**WORK INSTRUCTION:**
From the entries that follow, extract each line holding the string "header".

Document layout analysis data
= Beginning of Section =

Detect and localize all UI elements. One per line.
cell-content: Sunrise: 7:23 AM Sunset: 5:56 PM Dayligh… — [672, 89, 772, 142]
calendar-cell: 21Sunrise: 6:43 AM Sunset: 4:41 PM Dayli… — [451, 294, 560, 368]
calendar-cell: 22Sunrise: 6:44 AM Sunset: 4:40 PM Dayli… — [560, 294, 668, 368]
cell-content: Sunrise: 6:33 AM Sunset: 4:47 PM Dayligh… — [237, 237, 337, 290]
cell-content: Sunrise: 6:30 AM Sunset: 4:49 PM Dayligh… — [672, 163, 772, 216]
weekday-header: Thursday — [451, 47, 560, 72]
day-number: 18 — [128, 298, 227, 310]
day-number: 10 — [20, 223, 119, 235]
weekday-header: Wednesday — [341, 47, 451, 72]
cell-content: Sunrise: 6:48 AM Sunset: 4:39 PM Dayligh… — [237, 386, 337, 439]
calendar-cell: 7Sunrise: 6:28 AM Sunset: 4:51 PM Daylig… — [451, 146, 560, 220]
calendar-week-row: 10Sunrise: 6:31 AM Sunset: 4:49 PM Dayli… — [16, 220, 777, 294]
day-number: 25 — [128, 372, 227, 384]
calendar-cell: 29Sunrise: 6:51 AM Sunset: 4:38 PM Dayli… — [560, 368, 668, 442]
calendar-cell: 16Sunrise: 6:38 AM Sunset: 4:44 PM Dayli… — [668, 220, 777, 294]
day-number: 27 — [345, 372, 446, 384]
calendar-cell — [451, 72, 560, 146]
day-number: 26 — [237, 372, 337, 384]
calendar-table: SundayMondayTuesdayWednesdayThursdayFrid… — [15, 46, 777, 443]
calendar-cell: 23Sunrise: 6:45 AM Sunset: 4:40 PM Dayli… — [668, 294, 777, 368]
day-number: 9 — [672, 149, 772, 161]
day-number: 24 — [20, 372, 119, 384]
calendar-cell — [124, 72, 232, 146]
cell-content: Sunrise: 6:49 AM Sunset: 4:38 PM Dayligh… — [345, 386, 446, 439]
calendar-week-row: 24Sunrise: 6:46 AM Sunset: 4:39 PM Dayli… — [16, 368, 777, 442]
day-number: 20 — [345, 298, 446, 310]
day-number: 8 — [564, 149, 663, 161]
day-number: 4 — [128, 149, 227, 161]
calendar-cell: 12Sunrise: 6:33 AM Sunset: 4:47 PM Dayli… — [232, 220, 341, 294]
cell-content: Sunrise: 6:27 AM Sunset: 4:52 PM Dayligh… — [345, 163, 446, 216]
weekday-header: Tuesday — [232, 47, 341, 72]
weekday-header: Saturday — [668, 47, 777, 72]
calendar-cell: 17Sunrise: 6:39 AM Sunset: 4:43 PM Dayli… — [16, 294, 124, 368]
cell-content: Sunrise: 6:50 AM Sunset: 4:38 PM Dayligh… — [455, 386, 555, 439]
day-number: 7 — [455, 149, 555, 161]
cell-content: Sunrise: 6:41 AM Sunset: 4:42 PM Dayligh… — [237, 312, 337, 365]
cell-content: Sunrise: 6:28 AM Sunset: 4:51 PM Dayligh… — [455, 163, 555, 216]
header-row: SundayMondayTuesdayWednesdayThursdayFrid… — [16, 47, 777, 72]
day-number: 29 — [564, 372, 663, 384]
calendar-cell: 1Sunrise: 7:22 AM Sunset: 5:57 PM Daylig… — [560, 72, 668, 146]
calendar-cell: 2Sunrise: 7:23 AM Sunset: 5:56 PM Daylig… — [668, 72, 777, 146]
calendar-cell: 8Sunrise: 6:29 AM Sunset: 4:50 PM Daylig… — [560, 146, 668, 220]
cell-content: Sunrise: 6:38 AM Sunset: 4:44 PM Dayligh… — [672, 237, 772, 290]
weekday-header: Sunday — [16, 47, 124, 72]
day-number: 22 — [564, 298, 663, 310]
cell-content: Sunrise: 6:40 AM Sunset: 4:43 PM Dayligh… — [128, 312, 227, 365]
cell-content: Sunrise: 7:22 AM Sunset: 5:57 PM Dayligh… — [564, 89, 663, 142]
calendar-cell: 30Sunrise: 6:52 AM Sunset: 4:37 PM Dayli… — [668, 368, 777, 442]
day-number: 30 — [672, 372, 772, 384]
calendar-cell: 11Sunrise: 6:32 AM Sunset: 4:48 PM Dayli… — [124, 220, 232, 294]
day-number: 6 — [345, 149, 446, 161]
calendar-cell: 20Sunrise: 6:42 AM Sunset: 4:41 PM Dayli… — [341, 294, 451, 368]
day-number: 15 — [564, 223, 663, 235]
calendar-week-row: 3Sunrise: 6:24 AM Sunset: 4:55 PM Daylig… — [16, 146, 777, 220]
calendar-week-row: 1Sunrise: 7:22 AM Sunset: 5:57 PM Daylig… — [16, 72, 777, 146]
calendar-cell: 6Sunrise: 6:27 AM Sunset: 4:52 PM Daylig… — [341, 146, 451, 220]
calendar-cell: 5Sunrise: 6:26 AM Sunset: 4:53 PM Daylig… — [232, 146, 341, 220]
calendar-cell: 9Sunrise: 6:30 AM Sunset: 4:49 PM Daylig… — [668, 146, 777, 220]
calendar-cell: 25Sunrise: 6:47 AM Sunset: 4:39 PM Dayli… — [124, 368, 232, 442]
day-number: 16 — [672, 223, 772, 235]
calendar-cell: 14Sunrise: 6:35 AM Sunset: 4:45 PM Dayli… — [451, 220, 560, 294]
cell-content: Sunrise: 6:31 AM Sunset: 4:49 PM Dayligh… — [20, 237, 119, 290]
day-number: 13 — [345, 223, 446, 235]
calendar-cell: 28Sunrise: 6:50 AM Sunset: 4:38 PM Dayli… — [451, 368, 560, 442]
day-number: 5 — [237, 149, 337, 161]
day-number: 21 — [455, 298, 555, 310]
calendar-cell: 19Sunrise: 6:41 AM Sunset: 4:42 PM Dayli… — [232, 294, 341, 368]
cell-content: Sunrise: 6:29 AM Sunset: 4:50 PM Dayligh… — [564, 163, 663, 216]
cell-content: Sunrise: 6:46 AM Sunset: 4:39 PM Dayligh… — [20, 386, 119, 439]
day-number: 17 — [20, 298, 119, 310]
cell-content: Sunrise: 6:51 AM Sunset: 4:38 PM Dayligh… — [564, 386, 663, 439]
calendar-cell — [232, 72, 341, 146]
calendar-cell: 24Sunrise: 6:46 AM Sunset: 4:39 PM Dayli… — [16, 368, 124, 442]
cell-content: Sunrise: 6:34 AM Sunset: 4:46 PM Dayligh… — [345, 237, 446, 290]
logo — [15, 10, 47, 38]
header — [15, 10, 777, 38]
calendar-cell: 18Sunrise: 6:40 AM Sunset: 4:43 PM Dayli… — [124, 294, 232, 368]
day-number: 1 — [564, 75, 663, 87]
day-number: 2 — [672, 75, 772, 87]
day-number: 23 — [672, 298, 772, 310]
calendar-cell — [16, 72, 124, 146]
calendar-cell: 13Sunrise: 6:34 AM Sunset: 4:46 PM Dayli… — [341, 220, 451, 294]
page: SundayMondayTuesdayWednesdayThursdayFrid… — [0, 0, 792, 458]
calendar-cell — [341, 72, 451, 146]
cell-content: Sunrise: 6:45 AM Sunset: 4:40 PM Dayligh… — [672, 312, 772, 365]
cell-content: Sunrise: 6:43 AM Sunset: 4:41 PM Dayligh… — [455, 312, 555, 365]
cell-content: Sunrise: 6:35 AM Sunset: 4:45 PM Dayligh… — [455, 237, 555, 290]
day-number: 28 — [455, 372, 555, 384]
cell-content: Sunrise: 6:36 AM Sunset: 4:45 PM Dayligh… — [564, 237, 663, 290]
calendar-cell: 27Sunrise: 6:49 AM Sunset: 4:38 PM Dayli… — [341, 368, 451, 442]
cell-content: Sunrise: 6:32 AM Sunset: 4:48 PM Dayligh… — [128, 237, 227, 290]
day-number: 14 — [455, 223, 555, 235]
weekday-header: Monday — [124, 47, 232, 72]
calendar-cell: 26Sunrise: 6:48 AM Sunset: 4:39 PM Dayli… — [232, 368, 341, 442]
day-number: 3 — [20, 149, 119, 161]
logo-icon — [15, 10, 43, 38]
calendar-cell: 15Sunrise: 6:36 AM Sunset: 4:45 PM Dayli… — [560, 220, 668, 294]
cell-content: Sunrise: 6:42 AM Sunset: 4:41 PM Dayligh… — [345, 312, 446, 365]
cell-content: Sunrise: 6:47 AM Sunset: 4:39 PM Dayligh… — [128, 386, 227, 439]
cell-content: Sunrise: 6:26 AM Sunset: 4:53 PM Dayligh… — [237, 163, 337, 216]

= End of Section =

**RESULT:**
weekday-header: Thursday — [451, 47, 560, 72]
weekday-header: Wednesday — [341, 47, 451, 72]
weekday-header: Tuesday — [232, 47, 341, 72]
weekday-header: Saturday — [668, 47, 777, 72]
header-row: SundayMondayTuesdayWednesdayThursdayFrid… — [16, 47, 777, 72]
weekday-header: Sunday — [16, 47, 124, 72]
header — [15, 10, 777, 38]
weekday-header: Monday — [124, 47, 232, 72]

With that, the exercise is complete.